Systematic Review of Unscheduled Care
Unscheduled Care is delivered in the UK by Accident & Emergency and GP Out-of-Hours departments. For patients dying of cancer, unscheduled care represents an unplanned and sporadic episode of care, which can be distressing, exhausting, and disruptive. Little is known as to why patients with terminal present to unscheduled care. Minimising unscheduled care use is desirable for patients and families and from a health economics standpoint.
This systematic review aims to conduct a systematic review of factors which influence use of unscheduled care by patients with cancer towards the end of life. Search Terms were grouped into ‘cancer’, ‘palliative care’ and ‘unscheduled care’ term sets. The search comprised six databases: MEDLINE, PubMed, Web-of-Science, Cochrane Database, CENTRAL and CINAHL. Search terms were determined by MeSH terms and expert consensus. Two reviewers independently reviewed all titles, abstracts and full texts. Article inclusion was by consensus with strong concordance.

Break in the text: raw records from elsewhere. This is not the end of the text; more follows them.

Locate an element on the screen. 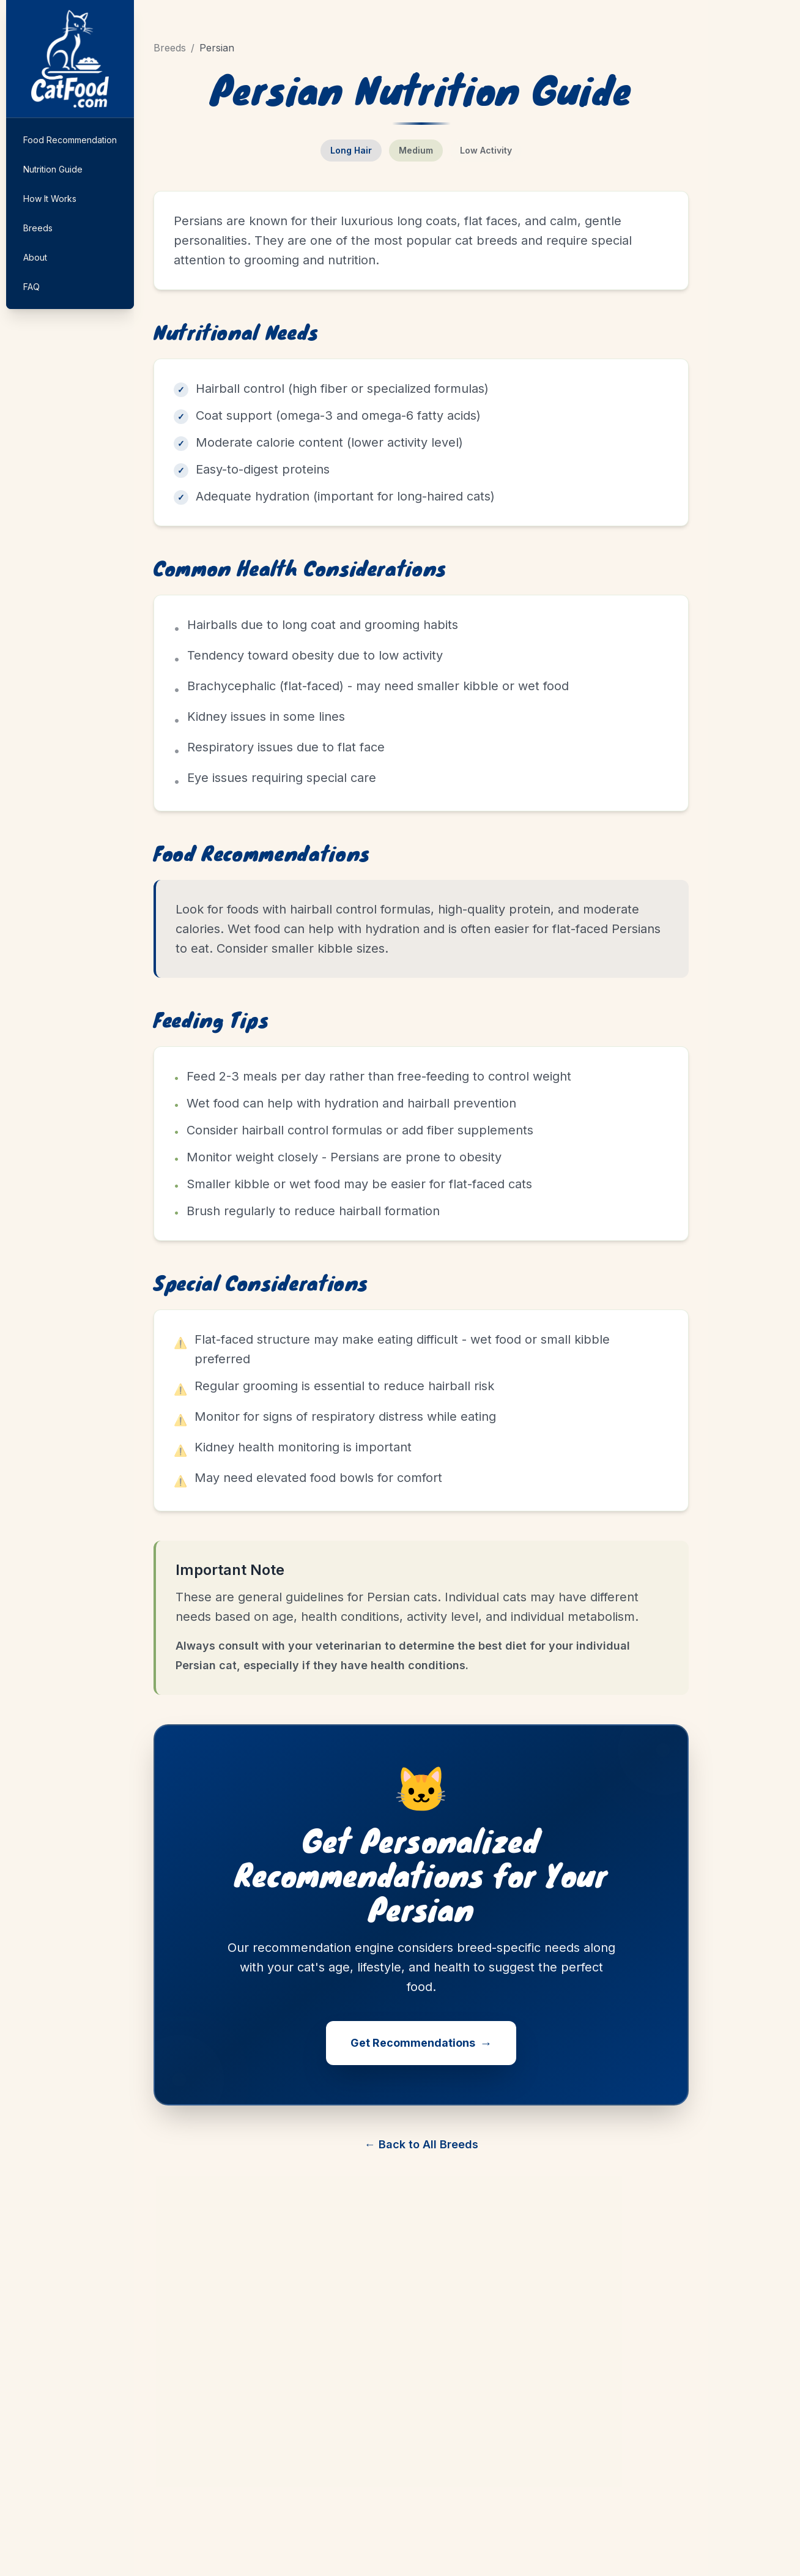  Breeds is located at coordinates (38, 228).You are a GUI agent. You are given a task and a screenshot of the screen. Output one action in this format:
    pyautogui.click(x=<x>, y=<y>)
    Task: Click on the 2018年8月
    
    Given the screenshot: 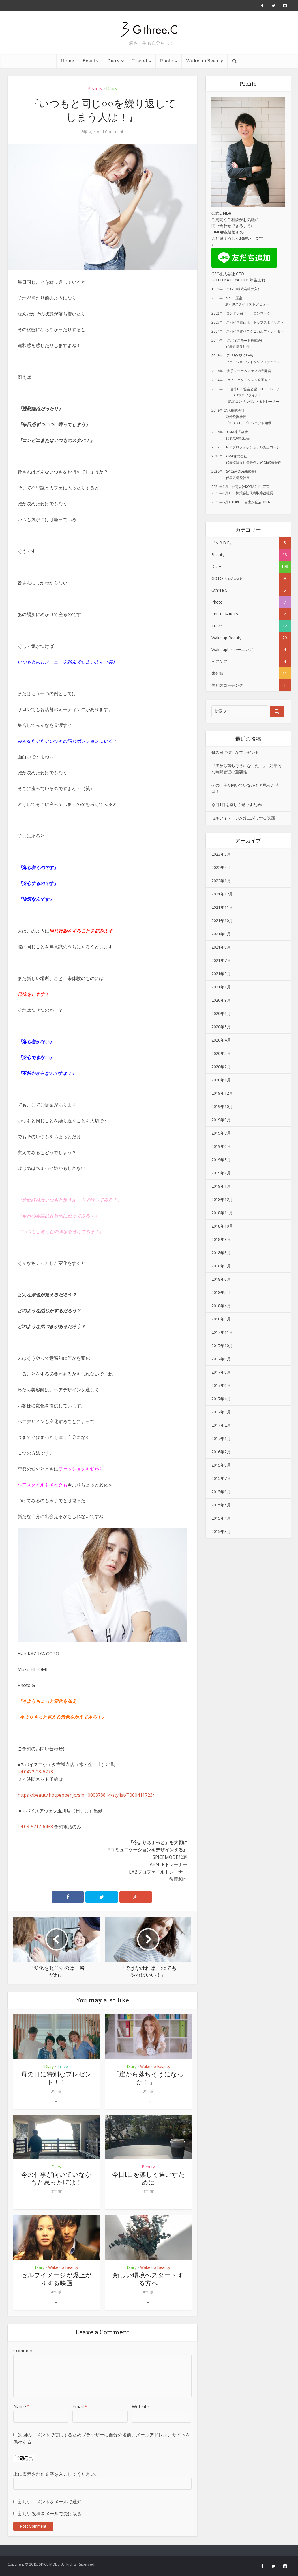 What is the action you would take?
    pyautogui.click(x=221, y=1252)
    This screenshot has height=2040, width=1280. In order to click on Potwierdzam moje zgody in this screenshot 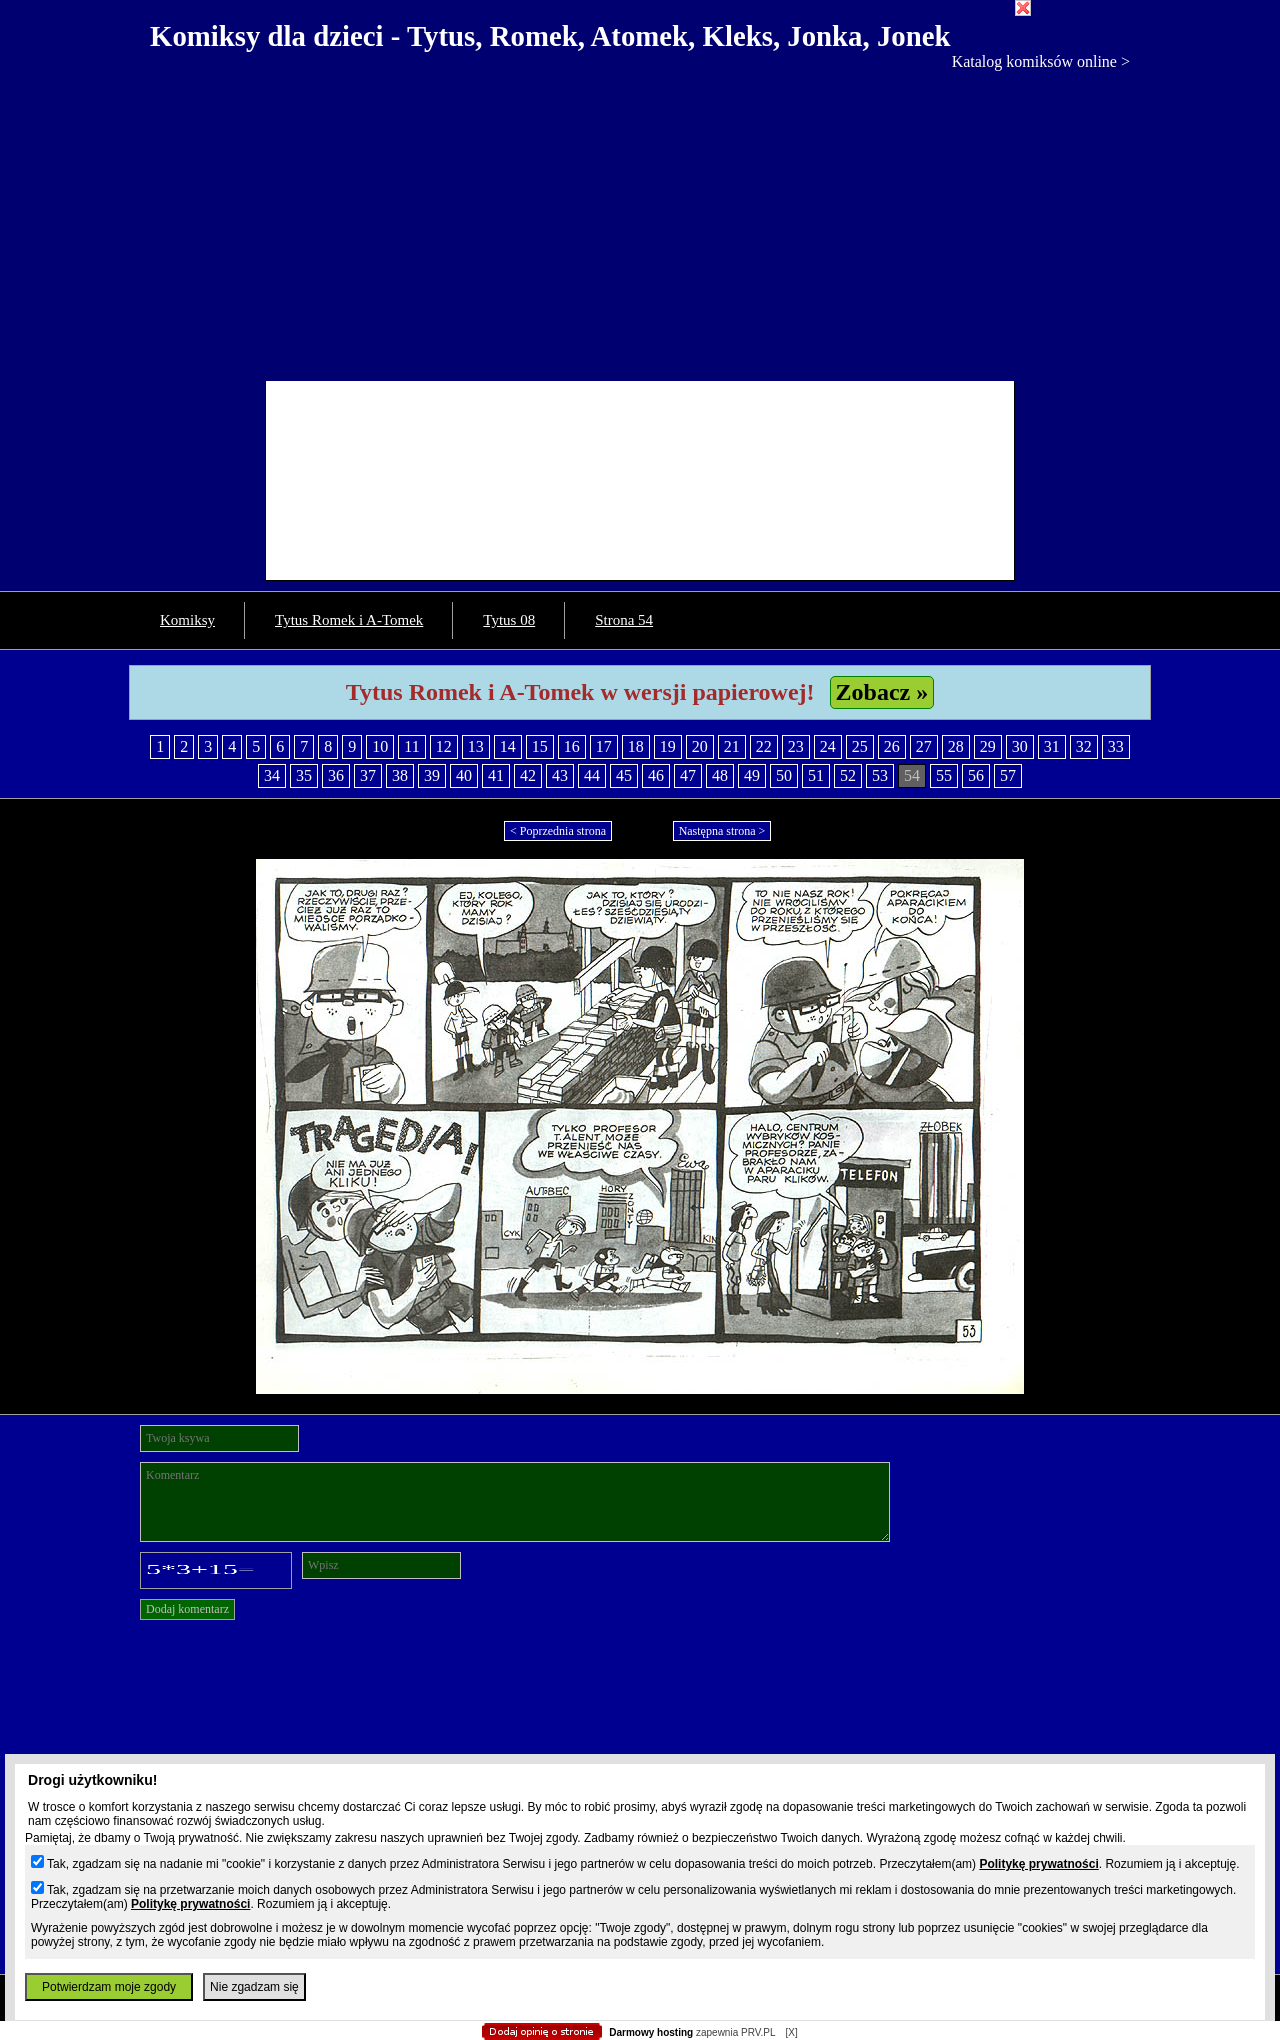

Database searches yielded 122 titles, of which 64 were included for abstract searching, and 38 were included for full text article review. Twenty-two studies were included in the full thematic synthesis, of which 19 were quantitative, 2 qualitative and 1 mixed methods. Factors associated with either greater or lesser use of unscheduled care were: various demographic factors, clinical factors, cancer type, system factors and prescribed medication. Men, people of non-white ethnicity, adults aged over 50 years and people living alone were more likely to use A&E. Symptoms of pain, breathlessness and gastrointestinal symptoms made patients more likely to use unscheduled care, as did frailty and other non-cancer comorbidities. By cancer type, patients with lung cancer primaries or any metastatic cancer were most likely to use unscheduled care. Themes which were associated with less use of unscheduled care were: A&E referrals to palliative care, enrollment in hospice, good communication between primary and secondary care, GP continuity of care, at-home nursing care, home visit by GP, training or education of patients and carers and having a written palliative care plans. Themes which were associated with greater use of unscheduled care were: clinical follow-up, emotional distress, non-business hours, pain, and previous use of unscheduled care.
This study provided baseline evidence of the nature and type of research undertaken in unscheduled care for patients with palliative cancer. There was a wide variety of methods and settings used for the included studies; however, there were no RCTs, few intervention studies, and most of the papers examined only small numbers of participants. Prescribing factors were rarely covered. Importantly, all the papers included in the review were set in either GP-OOH or A&E, but not in both. Further research examining patient cohorts across all domains of unscheduled care is required.